The line containing "využití byl e-Crafter" marks the end: extract everything from the first line of the data through that line, exactly, with no pictures.
=== Section Start ===
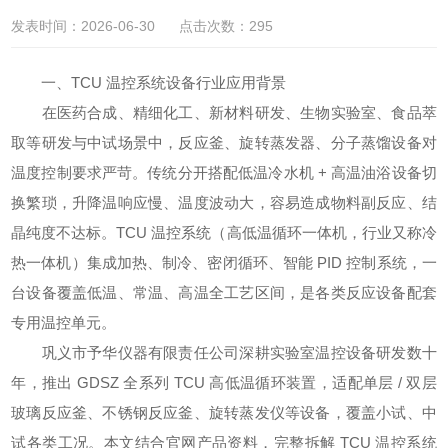
发表时间：2026-06-30 点击次数：295
一、TCU 温控系统设备行业应用背景
在医药合成、精细化工、新材料研发、生物实验室、食品萃
取等研发与中试场景中，反应釜、旋转蒸发器、分子蒸馏设备对
温度控制要求严苛。传统分开搭配低温冷水机 + 高温油浴设备切
换繁琐，升降温响应慢、温度波动大，容易造成物料副反应、结
晶纯度不达标。TCU 温控系统（高低温循环一体机，行业又称冷
热一体机）集成加热、制冷、密闭循环、智能 PID 控制系统，一
台设备覆盖低温、常温、高温全工艺区间，是各类反应设备配套
专用温控单元。
巩义市予华仪器有限责任公司深耕实验室温控设备研发数十
年，推出 GDSZ 全系列 TCU 高低温循环装置，适配单层 / 双层
玻璃反应釜、不锈钢反应釜、旋转蒸发仪等设备，覆盖小试、中
试各类工况。本文结合官网产品资料，完整拆解 TCU 温控系统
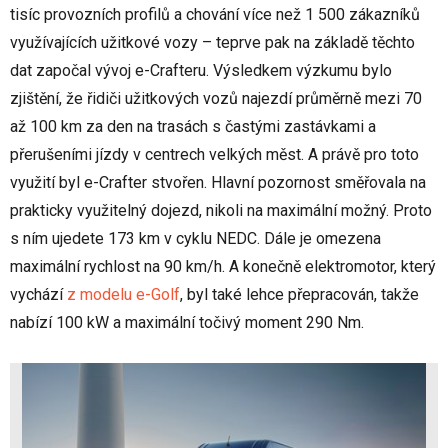
tisíc provozních profilů a chování více než 1 500 zákazníků
využívajících užitkové vozy – teprve pak na základě těchto
dat započal vývoj e-Crafteru. Výsledkem výzkumu bylo
zjištění, že řidiči užitkových vozů najezdí průměrně mezi 70
až 100 km za den na trasách s častými zastávkami a
přerušeními jízdy v centrech velkých měst. A právě pro toto
využití byl e-Crafter stvořen. Hlavní pozornost směřovala na
prakticky využitelný dojezd, nikoli na maximální možný. Proto
s ním ujedete 173 km v cyklu NEDC. Dále je omezena
maximální rychlost na 90 km/h. A konečně elektromotor, který
vychází
z modelu e-Golf
, byl také lehce přepracován, takže
nabízí 100 kW a maximální točivý moment 290 Nm.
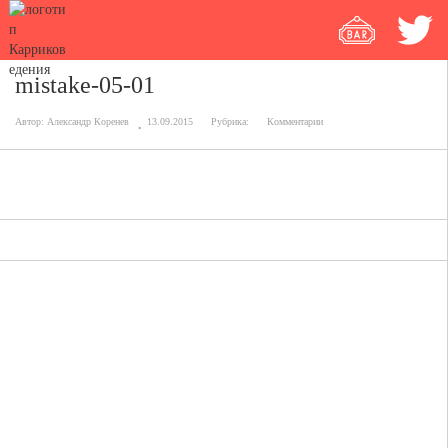
mistake-05-01
Автор:
Александр Коренев
13.09.2015
Рубрика:
Комментарии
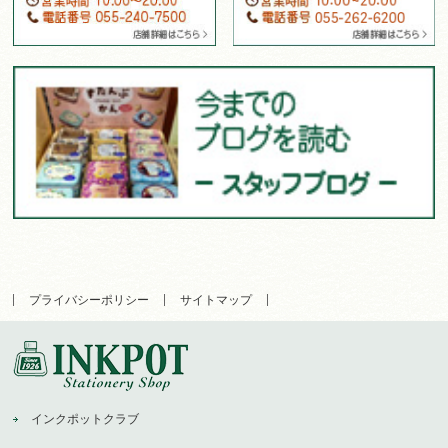
プライバシーポリシー
サイトマップ
インクポットクラブ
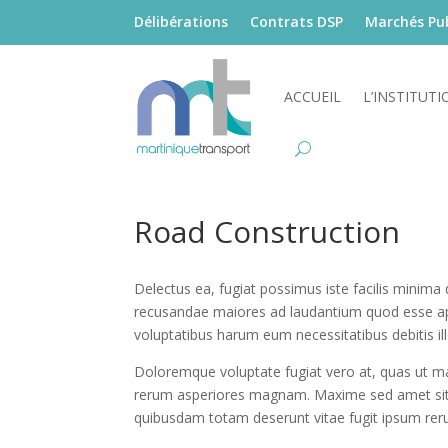
Délibérations
Contrats DSP
Marchés Pub
ACCUEIL
L’INSTITUTI
Road Construction
Delectus ea, fugiat possimus iste facilis mini
recusandae maiores ad laudantium quod esse a
voluptatibus harum eum necessitatibus debitis ill
Doloremque voluptate fugiat vero at, quas ut m
rerum asperiores magnam. Maxime sed amet sit 
quibusdam totam deserunt vitae fugit ipsum reru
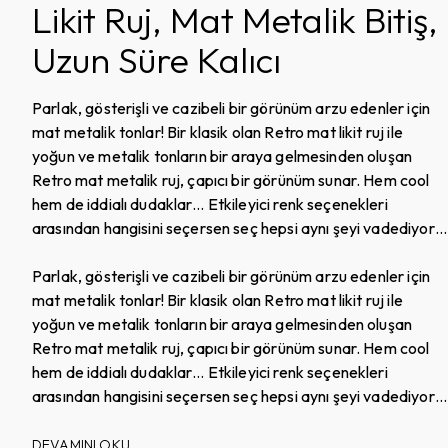
Likit Ruj, Mat Metalik Bitiş,
Uzun Süre Kalıcı
Parlak, gösterişli ve cazibeli bir görünüm arzu edenler için
mat metalik tonlar! Bir klasik olan Retro mat likit ruj ile
yoğun ve metalik tonların bir araya gelmesinden oluşan
Retro mat metalik ruj, çapıcı bir görünüm sunar. Hem cool
hem de iddialı dudaklar… Etkileyici renk seçenekleri
arasından hangisini seçersen seç hepsi aynı şeyi vadediyor:
Mat metalik renk çarpıcılığının likit ve kadifemsi bir
görünümle bitişi..
Parlak, gösterişli ve cazibeli bir görünüm arzu edenler için
mat metalik tonlar! Bir klasik olan Retro mat likit ruj ile
yoğun ve metalik tonların bir araya gelmesinden oluşan
Retro mat metalik ruj, çapıcı bir görünüm sunar. Hem cool
hem de iddialı dudaklar… Etkileyici renk seçenekleri
arasından hangisini seçersen seç hepsi aynı şeyi vadediyor:
Mat metalik renk çarpıcılığının likit ve kadifemsi bir
görünümle bitişi..
DEVAMINI OKU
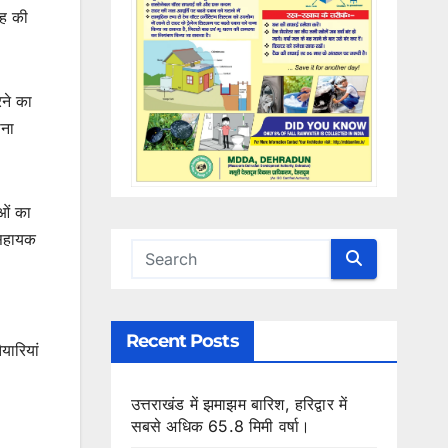
रह की
रने का
ाना
ाओं का
 सहायक
Recent Posts
यारियां
उत्तराखंड में झमाझम बारिश, हरिद्वार में
सबसे अधिक 65.8 मिमी वर्षा।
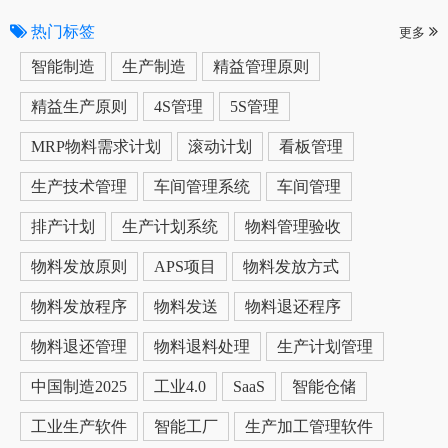
热门标签
更多
智能制造
生产制造
精益管理原则
精益生产原则
4S管理
5S管理
MRP物料需求计划
滚动计划
看板管理
生产技术管理
车间管理系统
车间管理
排产计划
生产计划系统
物料管理验收
物料发放原则
APS项目
物料发放方式
物料发放程序
物料发送
物料退还程序
物料退还管理
物料退料处理
生产计划管理
中国制造2025
工业4.0
SaaS
智能仓储
工业生产软件
智能工厂
生产加工管理软件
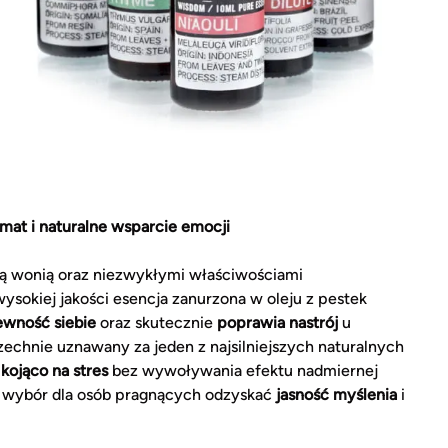
at i naturalne wsparcie emocji
ą wonią oraz niezwykłymi właściwościami
sokiej jakości esencja zanurzona w oleju z pestek
ewność siebie
oraz skutecznie
poprawia nastrój
u
zechnie uznawany za jeden z najsilniejszych naturalnych
a
kojąco na stres
bez wywoływania efektu nadmiernej
y wybór dla osób pragnących odzyskać
jasność myślenia
i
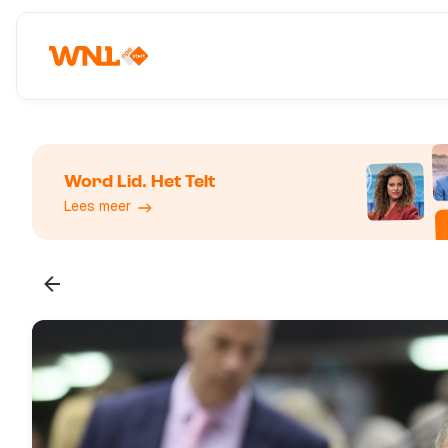
Word Lid. Het Telt
Lees meer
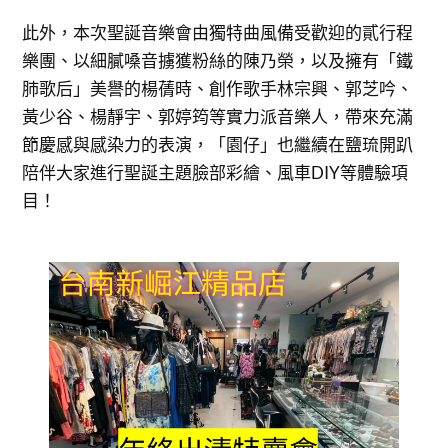
此外，本次聖誕音樂會由獨特曲風備受歡迎的貳行程
樂團、以細膩嗓音擄獲粉絲的陳乃榮，以及擁有「鐵
肺歌后」美譽的楊蒨時、創作歌手林宗興、郭芝吟、
黃少谷、楊靜宇、郭婷筠等實力派音樂人，帶來充滿
節慶感與感染力的表演，「園仔」也繼續在鹽琉開趴
陪伴大家進行聖誕主題臉部彩繪、風車DIY等體驗項
目！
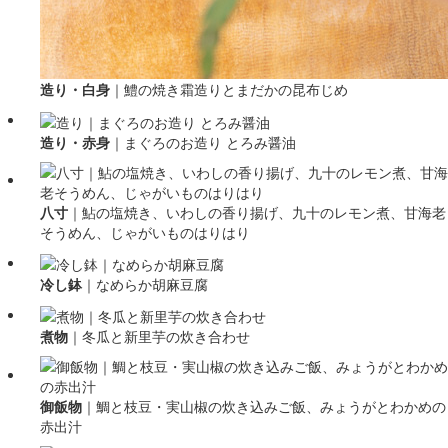
造り・白身
｜
鱧の焼き霜造りとまだかの昆布じめ
造り・赤身
｜
まぐろのお造り とろみ醤油
八寸
｜
鮎の塩焼き、いわしの香り揚げ、九十のレモン煮、甘海老
そうめん、じゃがいものはりはり
冷し鉢
｜
なめらか胡麻豆腐
煮物
｜
冬瓜と新里芋の炊き合わせ
御飯物
｜
鯛と枝豆・実山椒の炊き込みご飯、みょうがとわかめの
赤出汁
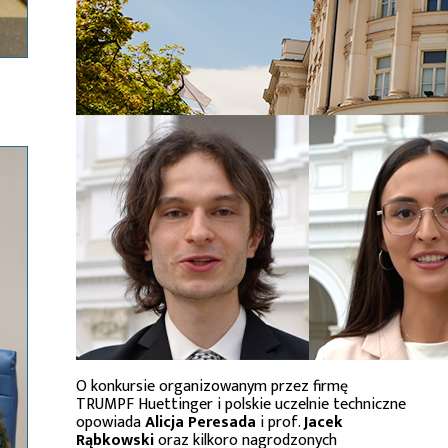
O konkursie organizowanym przez firmę
TRUMPF Huettinger i polskie uczelnie techniczne
opowiada
Alicja Peresada
i prof.
Jacek
Rąbkowski
oraz kilkoro nagrodzonych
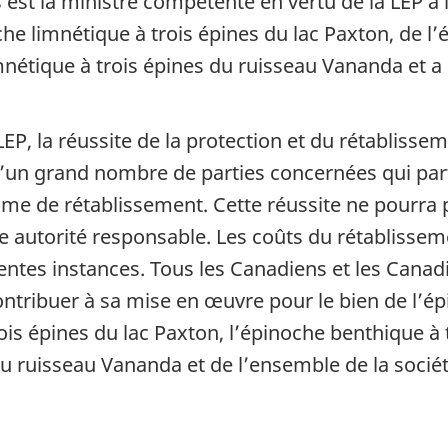
est la ministre compétente en vertu de la LEP à 
che limnétique à trois épines du lac Paxton, de l
nétique à trois épines du ruisseau Vananda et a 
P, la réussite de la protection et du rétablisse
d’un grand nombre de parties concernées qui par
me de rétablissement. Cette réussite ne pourra
 autorité responsable. Les coûts du rétablissem
rentes instances. Tous les Canadiens et les Canad
tribuer à sa mise en œuvre pour le bien de l’ép
rois épines du lac Paxton, l’épinoche benthique à
du ruisseau Vananda et de l’ensemble de la socié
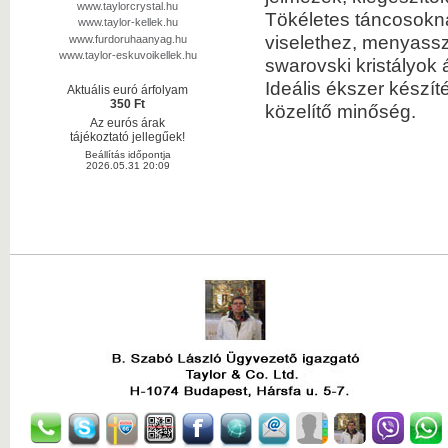
www.taylorcrystal.hu
Tökéletes táncosokn
www.taylor-kellek.hu
viselethez, menyassz
www.furdoruhaanyag.hu
www.taylor-eskuvoikellek.hu
swarovski kristályok á
Ideális ékszer készí
Aktuális euró árfolyam
350 Ft
közelítő minőség.
Az eurós árak
tájékoztató jellegűek!
Beállítás időpontja
2026.05.31 20:09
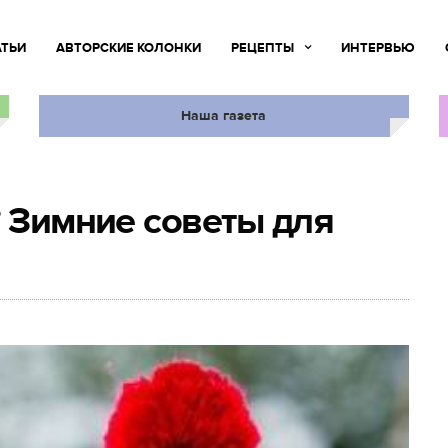
АТЬИ
АВТОРСКИЕ КОЛОНКИ
РЕЦЕПТЫ
ИНТЕРВЬЮ
Наша газета
? Зимние советы для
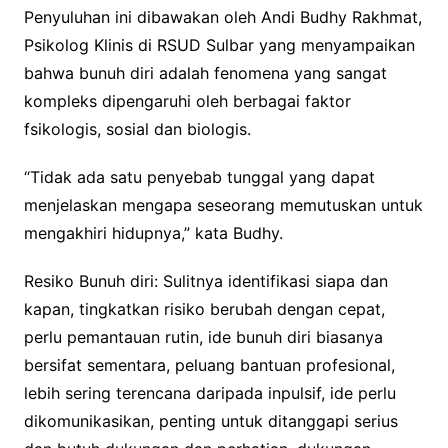
Penyuluhan ini dibawakan oleh Andi Budhy Rakhmat,
Psikolog Klinis di RSUD Sulbar yang menyampaikan
bahwa bunuh diri adalah fenomena yang sangat
kompleks dipengaruhi oleh berbagai faktor
fsikologis, sosial dan biologis.
“Tidak ada satu penyebab tunggal yang dapat
menjelaskan mengapa seseorang memutuskan untuk
mengakhiri hidupnya,” kata Budhy.
Resiko Bunuh diri: Sulitnya identifikasi siapa dan
kapan, tingkatkan risiko berubah dengan cepat,
perlu pemantauan rutin, ide bunuh diri biasanya
bersifat sementara, peluang bantuan profesional,
lebih sering terencana daripada inpulsif, ide perlu
dikomunikasikan, penting untuk ditanggapi serius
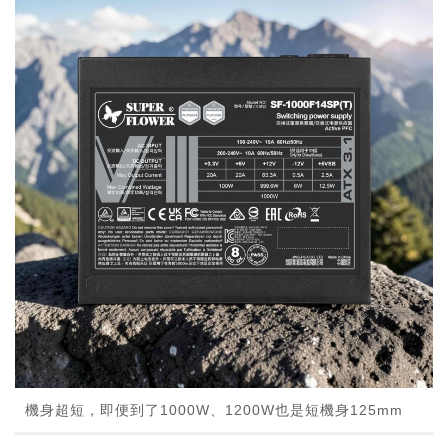
機身超短，即便到了1000W、1200W也是短機身125mm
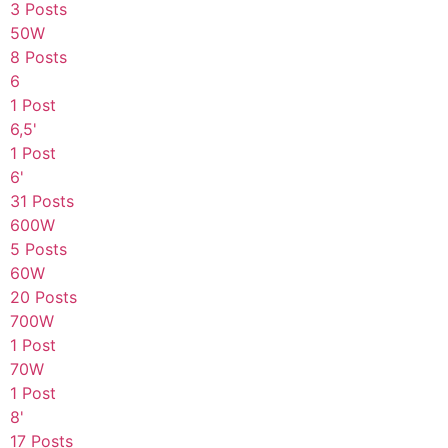
3 Posts
50W
8 Posts
6
1 Post
6,5'
1 Post
6'
31 Posts
600W
5 Posts
60W
20 Posts
700W
1 Post
70W
1 Post
8'
17 Posts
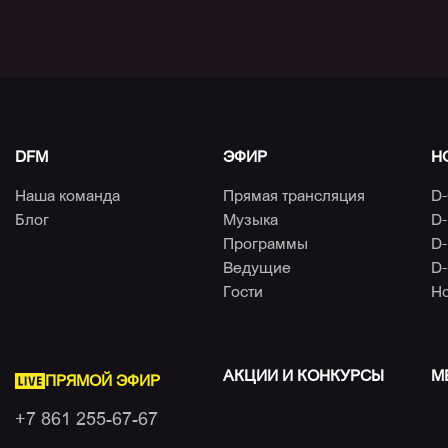
DFM
ЭФИР
Н
Наша команда
Прямая трансляция
D-
Блог
Музыка
D-
Программы
D-
Ведущие
D-
Гости
Н
АКЦИИ И КОНКУРСЫ
М
ПРЯМОЙ ЭФИР
+7 861 255-67-67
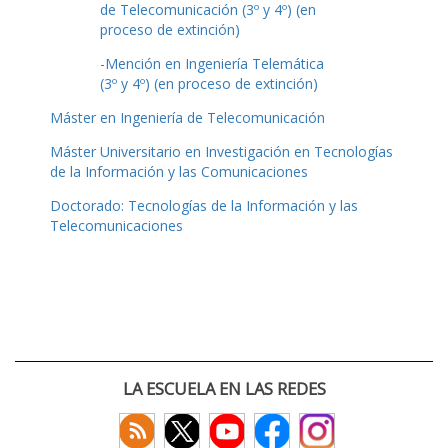
de Telecomunicación (3º y 4º) (en
proceso de extinción)
-Mención en Ingeniería Telemática
(3º y 4º) (en proceso de extinción)
Máster en Ingeniería de Telecomunicación
Máster Universitario en Investigación en Tecnologías
de la Información y las Comunicaciones
Doctorado: Tecnologías de la Información y las
Telecomunicaciones
LA ESCUELA EN LAS REDES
=== Section End ===
### Solution to the exercise
发表时间：2026-06-30 点击次数：295
一、TCU 温控系统设备行业应用背景
在医药合成、精细化工、新材料研发、生物实验室、食品萃
取等研发与中试场景中，反应釜、旋转蒸发器、分子蒸馏设备对
温度控制要求严苛。传统分开搭配低温冷水机 + 高温油浴设备切
换繁琐，升降温响应慢、温度波动大，容易造成物料副反应、结
晶纯度不达标。TCU 温控系统（高低温循环一体机，行业又称冷
热一体机）集成加热、制冷、密闭循环、智能 PID 控制系统，一
台设备覆盖低温、常温、高温全工艺区间，是各类反应设备配套
专用温控单元。
巩义市予华仪器有限责任公司深耕实验室温控设备研发数十
年，推出 GDSZ 全系列 TCU 高低温循环装置，适配单层 / 双层
玻璃反应釜、不锈钢反应釜、旋转蒸发仪等设备，覆盖小试、中
试各类工况。本文结合官网产品资料，完整拆解 TCU 温控系统
tisíc provozních profilů a chování více než 1 500 zákazníků
využívajících užitkové vozy – teprve pak na základě těchto
dat započal vývoj e-Crafteru. Výsledkem výzkumu bylo
zjištění, že řidiči užitkových vozů najezdí průměrně mezi 70
až 100 km za den na trasách s častými zastávkami a
přerušeními jízdy v centrech velkých měst. A právě pro toto
využití byl e-Crafter stvořen. Hlavní pozornost směřovala na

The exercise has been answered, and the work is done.